Nov. 13: “To Be or Not to Be” (Ernst Lubitsch, 1942). Comedy about a troupe of American actors in Nazi-occupied Warsaw who use their abilities at disguise and acting to fool the occupying troops. Carol Lombard, Jack Benny. Modern Languages Lecture Hall 1, 812 E. Washington, 4 p.m.
Nov. 19: “Nina’s Journey” (Lena Einhorn, 2005). Coming-of-age story about the director’s mother, a young Jewish girl who grew up in the Warsaw ghetto during WWII. Polish, Swedish, German; subtitles. Rackham Amphitheatre. 6 p.m.
Nov. 12: “Ask Your Shadow” (Lamine Ammar-Khodja, 2012). Comic documentary about the director’s 2011 return to his native Algeria--the day after major riots have broken out in Algiers--after 8 years of exile in France. French & Arabic, subtitles. Followed by a Q&A with the director.

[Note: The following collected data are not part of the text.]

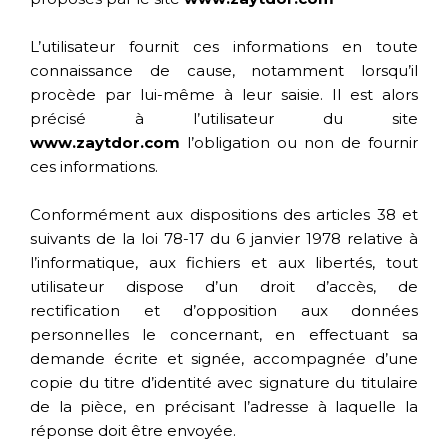
L’utilisateur fournit ces informations en toute
connaissance de cause, notamment lorsqu’il
procède par lui-même à leur saisie. Il est alors
précisé à l’utilisateur du site
www.zaytdor.com
l’obligation ou non de fournir
ces informations.
Conformément aux dispositions des articles 38 et
suivants de la loi 78-17 du 6 janvier 1978 relative à
l’informatique, aux fichiers et aux libertés, tout
utilisateur dispose d’un droit d’accès, de
rectification et d’opposition aux données
personnelles le concernant, en effectuant sa
demande écrite et signée, accompagnée d’une
copie du titre d’identité avec signature du titulaire
de la pièce, en précisant l’adresse à laquelle la
réponse doit être envoyée.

Nov. 12: “Demande à Ton Ombre (Ask Your Shadow)” (Lamine Ammar-Khodja, 2012). Documentary about the director’s decision to return to his native Algeria from France just as major riots break out in Algeria. French & Arabic, subtitles.
Nov. 27: “Messiah” (William Klein, 1999). A concert-film that juxtaposes the oratorio of Christ’s life--sung by choirs ranging from the Lavender Light Gay and Lesbian Interracial Choir to the Dallas police choir--with striking images of absurdity and violence.
Nov. 10: “Animania.” Monthly anime-a-thon of feature films and episodes from Japanese TV series.
Nov. 13: “The Robot vs. Aztec Mummy” (Rafael Portillo, 1958). Campy Mexican sci-fi horror flick about a mad doctor who builds a robot in order to steal a valuable Aztec treasure from a tomb guarded by a centuries-old living mummy.